Trademarks Ruling in OzEmite Matter or AussieMite Can but Dick Can't?

Friday 28 February 2014 @ 10.05 a.m. | IP & Media | Legal Research | Trade & Commerce

Well known Australian entrepreneur Dick Smith is reported (on Wednesday 27 February 2014) to have lost his trademark battle to keep his "true blue" spread, OzEmite's brand name. Intellectual Property Australia (IP Australia) has ruled in favour of "a small family owned company located in Adelaide, AussieMite." IP Australia has ruled that AussieMite owns the brand name and taken the view that the Dick Smith version of the brand name is too familiar and must be removed from sale immediately.

Background

Dick Smith's OzEmite trademark was registered in October 1999, but did not receive trade mark approval until 2003 and, following that, Dick Smith took until 2012 to launch the actual OzEmite product. AussieMite's trademark was registered a few years after Dick Smith's in 2001 and was approved in 2006. This time frame is important because under the trademark laws, the owner of a trademark has an obligation to use the trade mark within five years of registration or a third party is then able to have it removed from the trade marks register. Thus when Dick Smith eventually launched his OzEmite product eight years after the trademark had been registered, AussieMite founder Rodger Ramsay had already filed in 2011 to have the trademark removed from the trade marks register.

The Result

IP Australia decided that because the OzEmite brand had not been used in the three years prior to 2011, the trademark should be removed. Having established entitlement to the brand, IP Australia's ruling was then that "OzEmite" as a brand sounded too similar to "AussieMite" and must be removed from sale.

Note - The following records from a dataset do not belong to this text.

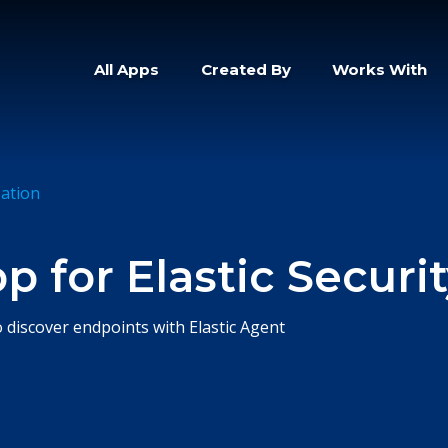
All Apps
Created By
Works With
zation
 for Elastic Securi
o discover endpoints with Elastic Agent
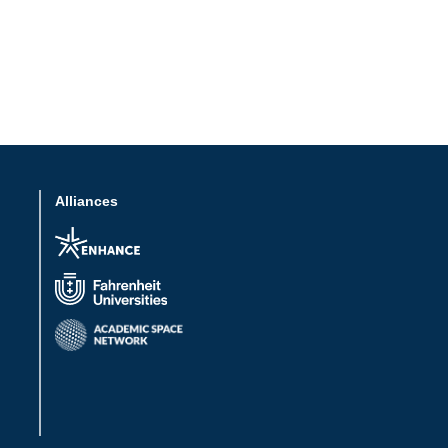
Alliances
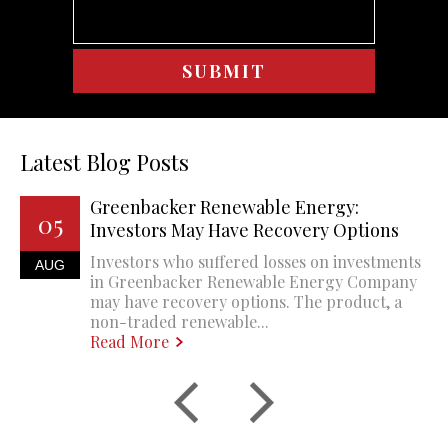
Latest Blog Posts
Greenbacker Renewable Energy:
05
Investors May Have Recovery Options
Investors who suffered losses on investments
AUG
in Greenbacker Renewable Energy Company
may have recovery options. The product, a
non-traded renewable...
Read More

As SmartCompany reports quoting Principal trademark lawyer with Callinans, John Carroll:

". . .the case was decided because the OzEmite trademark hadn’t been used, irrespective of the fact it was registered first . . . There is a small caveat in the legislation that you can plead special circumstances and explain why the trademark hasn’t been used, but Dick Smith presumably never ran such an argument, . . . It’s simply a case where one trademark owner didn’t meet the requirements to show the trademark had been in use, while the other did.”

As SmartCompany reports further, Dick Smith had two possible defences he could have used against the removal of the OzEmite trademark form the Register:

  1. to say there had been barriers to using the trademark which prevented it from being used in the three years prior to the motion to remove it, or
  2. to argue that there had been special circumstances which meant it should be maintained.

The reason why these defences were not pursued by Dick Smith might be found in the reports by both The Age and SmartCompany that Mr Smith told media he was not going to be present at the case and was "not going to spend one cent on lawyers" and that "[I]f they [IP Australia] settle on striking it out, we’ll just come up with a new name”.